I do not believe MLK, Jr. had a lot of time for skiing, but I said we could look up this information when we got home. However, at this point, I’ve realized that perhaps we have maxed out the MLK conversation. So we settle for talking about the different kinds of religions out there in the world and how that is a form of diversity. How we can live in a country where it’s okay to be Congregationalist (like us) or Catholic (like Gram and Pop and the gospel according to Olivia Nestor) or Muslim like some of Mommy’s students at school or even Jewish like Auntie Courtney who lives in CT and went to college with Mommy and always tells us how she loves Peeps before Passover (peeps are those awful marshmallow chicks out around Easter).
“Mom, what kinds of choice do people from China have for their religion?” Carver is asking this because his very best buddy is learning English, and he moved here from China last year when they were in preschool together.
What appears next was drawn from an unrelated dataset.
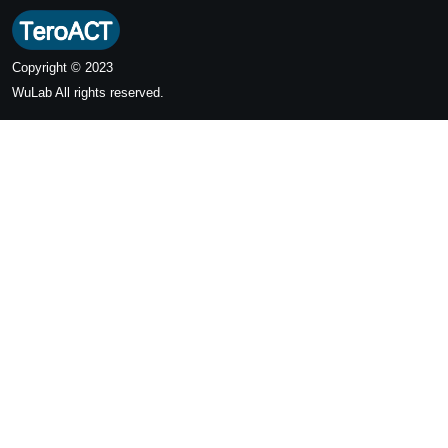
Copyright © 2023
WuLab
All rights reserved.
For being located between two tiny towns, our school is more diverse than some might imagine. We recently joked over dinner the other night with friends who relocated here from Jamaica that despite Greta and their son knowing each other for two years now, she just whispered to me not too long ago, “Hey, Mom, did you know DJ is black?” as if this would also be a surprise to me.
DJ is five and considers himself to be brown and says that Greta is pink, which is also fairly accurate.
So we talked on the chairlifts and gogo rides. We talked about what it means to treat each other with respect, what MLK meant to our world, what Gibbs the rabbit meant to the Lincoln Woodstock Community Childcare Center, and what minister Marcus means to our mountain and community. We talked about how lovely it was to be able to ski together on this day off from school and that we even got to take our first chairlift ride with Daddy. But mostly we skied, laughed, and loved spending the morning together on our favorite big mountain. Loon Mountain. We had to share our mountain with a whole lot of tourists this weekend too, but Mother Nature showed up to make her all the more beautiful. So many colors, shapes, sizes, ability levels, and countries represented on the snow-white trails…I think Martin Luther King, Jr. would have approved. With that said, we have a long way to go to fully achieve the dream he believed for our world.
Your words, beautifully woven into meaningful stories, choke me up with both gratefulness and what-ifs. I just came in from cross-country skiing on some fresh white powder in my front yard (no Loon for me today – but I can picture the diversity you describe set against the fresh, white slopes), and it is comforting to know that everywhere we look can be signs of peace, acceptance, and joy. And the children? Oh, my. Love!